Work to be completed | In the entries below, find the lines with the word "rychta" and copy them.

BEGIN

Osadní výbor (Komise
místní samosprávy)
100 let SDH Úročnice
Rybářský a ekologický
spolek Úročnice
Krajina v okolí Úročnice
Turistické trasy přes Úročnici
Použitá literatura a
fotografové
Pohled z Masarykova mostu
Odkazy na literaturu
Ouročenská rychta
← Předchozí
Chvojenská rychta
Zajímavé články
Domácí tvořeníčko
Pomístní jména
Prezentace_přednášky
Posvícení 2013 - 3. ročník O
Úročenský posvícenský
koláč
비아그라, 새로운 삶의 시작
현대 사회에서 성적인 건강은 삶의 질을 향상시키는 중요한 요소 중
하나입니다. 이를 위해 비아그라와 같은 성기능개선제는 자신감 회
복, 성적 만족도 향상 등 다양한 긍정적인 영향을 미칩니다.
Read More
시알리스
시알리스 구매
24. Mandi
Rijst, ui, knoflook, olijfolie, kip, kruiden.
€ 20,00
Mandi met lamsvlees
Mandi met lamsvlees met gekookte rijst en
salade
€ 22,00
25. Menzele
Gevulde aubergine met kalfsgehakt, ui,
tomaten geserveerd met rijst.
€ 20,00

END
BEGIN

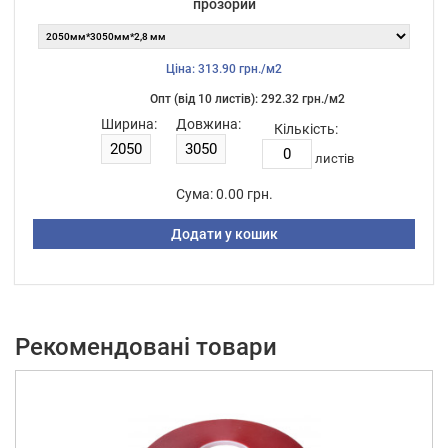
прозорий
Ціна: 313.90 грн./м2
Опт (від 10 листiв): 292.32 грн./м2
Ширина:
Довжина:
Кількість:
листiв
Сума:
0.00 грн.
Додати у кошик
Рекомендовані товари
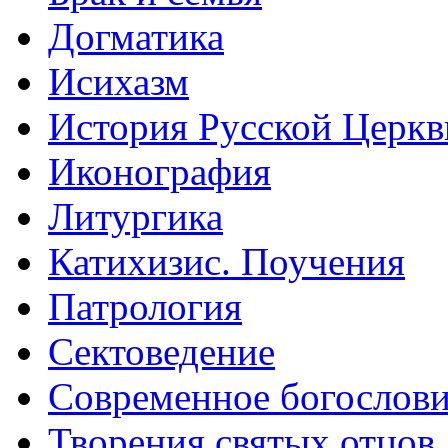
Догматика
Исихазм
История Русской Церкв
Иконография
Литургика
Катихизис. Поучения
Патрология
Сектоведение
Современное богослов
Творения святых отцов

END

Answer to this exercise |
Ouročenská rychta
Chvojenská rychta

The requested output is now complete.